# Center finder.



## Ulises Victoria (Oct 11, 2012)

Pre-ordered mine :biggrin:

One Time Tool - Pen Blank Center Finder


----------



## alamocdc (Oct 11, 2012)

Cool idea! Thanks for sharing!


----------



## triw51 (Oct 11, 2012)

One of our members: Eric cnccutter:  sells thumb squares less expensive and does a great job.


----------



## Justturnin (Oct 11, 2012)

That is pretty neat.  I use the ones that CNCCutter offers here on the IAP for $5. I have several hanging all around my shop.  I also have one of the larger ones for bottle stoppers and such.  One word of advise, avoid the clear one it disappears FAST:biggrin:

http://www.penturners.org/forum/f164/2012-thumb-square%A9-shipping-sale-101106/


----------



## boxerman (Oct 11, 2012)

That looks cool. Very high price in my book. There's a guy on here I think his name is cnc cutter sell them alot cheaper.


----------



## Mike D (Oct 11, 2012)

Great idea and thanks for posting. That looks like something that could very easily be made in the shop for a lot less money.


----------



## redbulldog (Oct 11, 2012)

I have one on order also.


----------



## ttpenman (Oct 11, 2012)

Looks like a neat idea.  My first thought was to make my own out of 1/4" acrylic.  Kind of did the same thing making one similar to the one sold on this site. (just for myself since I have a laser)

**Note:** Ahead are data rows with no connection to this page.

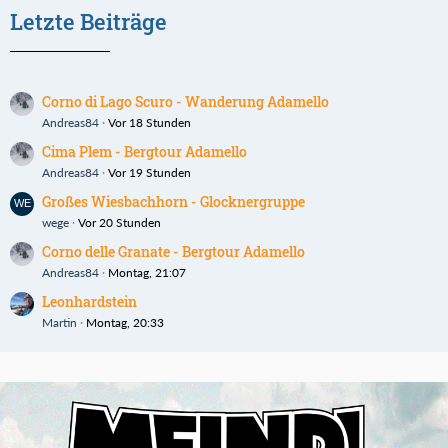
Letzte Beiträge
Corno di Lago Scuro - Wanderung Adamello
Andreas84
Vor 18 Stunden
Cima Plem - Bergtour Adamello
Andreas84
Vor 19 Stunden
Großes Wiesbachhorn - Glocknergruppe
wege
Vor 20 Stunden
Corno delle Granate - Bergtour Adamello
Andreas84
Montag, 21:07
Leonhardstein
Martin
Montag, 20:33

I guess I don't really need another center finder but who can resist a new tool!!

Jeff in northern Wisconsin


----------



## knowltoh (Oct 11, 2012)

Am I missing something?  All I do is run a straight edge on the diagonals of square stock. At that price I can resist!


----------



## jaywood1207 (Oct 11, 2012)

The ones made by cnccutter work okay but are difficult to hold on the blank.  This one would be much easier to use.


----------



## gimpy (Oct 11, 2012)

a lot of money in my book


----------



## Lenny (Oct 11, 2012)

I made my own with some scrap aluminum angle and a little epoxy. I cut it on a Slide compund saw backing up the cut with wood.


----------



## Mike D (Oct 11, 2012)

Lenny said:


> I made my own with some scrap aluminum angle and a little epoxy. I cut it on a Slide compund saw backing up the cut with wood.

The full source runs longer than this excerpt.